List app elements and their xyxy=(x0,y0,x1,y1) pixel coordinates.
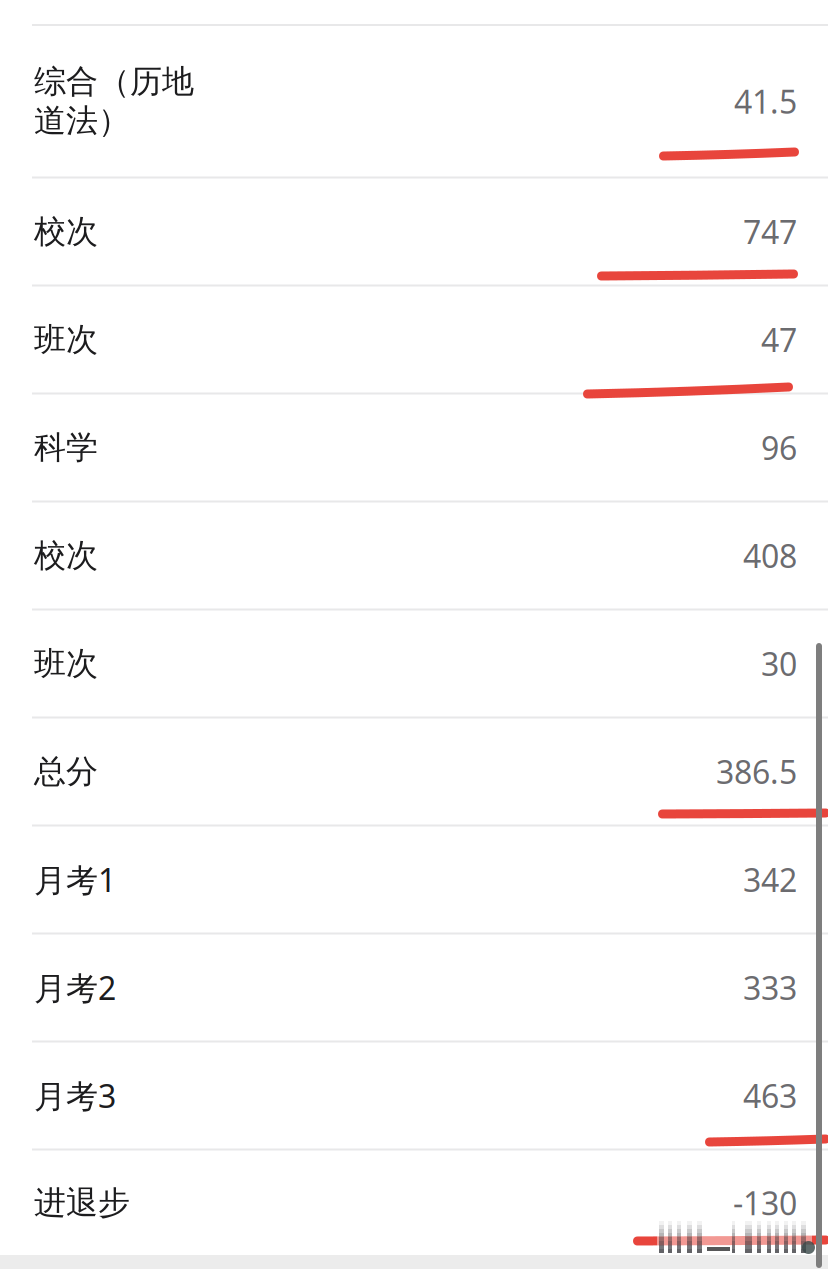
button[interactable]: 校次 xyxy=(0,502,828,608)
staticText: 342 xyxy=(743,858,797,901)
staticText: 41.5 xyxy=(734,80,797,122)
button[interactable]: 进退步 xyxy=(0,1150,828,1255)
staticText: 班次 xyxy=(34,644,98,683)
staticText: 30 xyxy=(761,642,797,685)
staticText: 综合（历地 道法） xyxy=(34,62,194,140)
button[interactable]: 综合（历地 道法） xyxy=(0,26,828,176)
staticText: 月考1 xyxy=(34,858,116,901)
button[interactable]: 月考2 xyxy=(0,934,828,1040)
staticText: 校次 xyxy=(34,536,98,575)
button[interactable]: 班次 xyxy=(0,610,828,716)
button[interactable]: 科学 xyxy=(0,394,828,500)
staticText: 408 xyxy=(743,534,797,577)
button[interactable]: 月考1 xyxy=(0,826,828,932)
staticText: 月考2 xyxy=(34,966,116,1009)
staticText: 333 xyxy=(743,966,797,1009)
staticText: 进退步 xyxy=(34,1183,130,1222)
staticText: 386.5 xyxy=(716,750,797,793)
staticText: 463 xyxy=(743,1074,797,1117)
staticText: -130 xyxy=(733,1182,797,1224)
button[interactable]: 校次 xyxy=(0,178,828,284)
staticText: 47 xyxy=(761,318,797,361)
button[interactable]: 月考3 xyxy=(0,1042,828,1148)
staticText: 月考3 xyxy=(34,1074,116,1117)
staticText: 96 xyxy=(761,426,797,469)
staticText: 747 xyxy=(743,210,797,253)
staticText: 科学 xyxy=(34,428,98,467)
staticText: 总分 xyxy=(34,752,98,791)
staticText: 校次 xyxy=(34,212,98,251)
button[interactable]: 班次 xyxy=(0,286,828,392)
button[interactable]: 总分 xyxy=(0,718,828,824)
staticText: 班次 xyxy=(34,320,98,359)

__Exercise instructions__.
Verbatim copy without images: write the records above out in full.

__Result of the exercise__.
List app elements and their xyxy=(x0,y0,x1,y1) pixel coordinates.
button[interactable]: 校次 xyxy=(0,502,828,608)
staticText: 342 xyxy=(743,858,797,901)
staticText: 41.5 xyxy=(734,80,797,122)
button[interactable]: 进退步 xyxy=(0,1150,828,1255)
staticText: 班次 xyxy=(34,644,98,683)
staticText: 30 xyxy=(761,642,797,685)
staticText: 综合（历地 道法） xyxy=(34,62,194,140)
button[interactable]: 综合（历地 道法） xyxy=(0,26,828,176)
staticText: 月考1 xyxy=(34,858,116,901)
button[interactable]: 月考2 xyxy=(0,934,828,1040)
staticText: 校次 xyxy=(34,536,98,575)
button[interactable]: 班次 xyxy=(0,610,828,716)
button[interactable]: 科学 xyxy=(0,394,828,500)
staticText: 408 xyxy=(743,534,797,577)
button[interactable]: 月考1 xyxy=(0,826,828,932)
staticText: 月考2 xyxy=(34,966,116,1009)
staticText: 333 xyxy=(743,966,797,1009)
staticText: 进退步 xyxy=(34,1183,130,1222)
staticText: 386.5 xyxy=(716,750,797,793)
staticText: 463 xyxy=(743,1074,797,1117)
staticText: -130 xyxy=(733,1182,797,1224)
button[interactable]: 校次 xyxy=(0,178,828,284)
staticText: 47 xyxy=(761,318,797,361)
button[interactable]: 月考3 xyxy=(0,1042,828,1148)
staticText: 月考3 xyxy=(34,1074,116,1117)
staticText: 96 xyxy=(761,426,797,469)
staticText: 747 xyxy=(743,210,797,253)
staticText: 科学 xyxy=(34,428,98,467)
staticText: 总分 xyxy=(34,752,98,791)
staticText: 校次 xyxy=(34,212,98,251)
button[interactable]: 班次 xyxy=(0,286,828,392)
button[interactable]: 总分 xyxy=(0,718,828,824)
staticText: 班次 xyxy=(34,320,98,359)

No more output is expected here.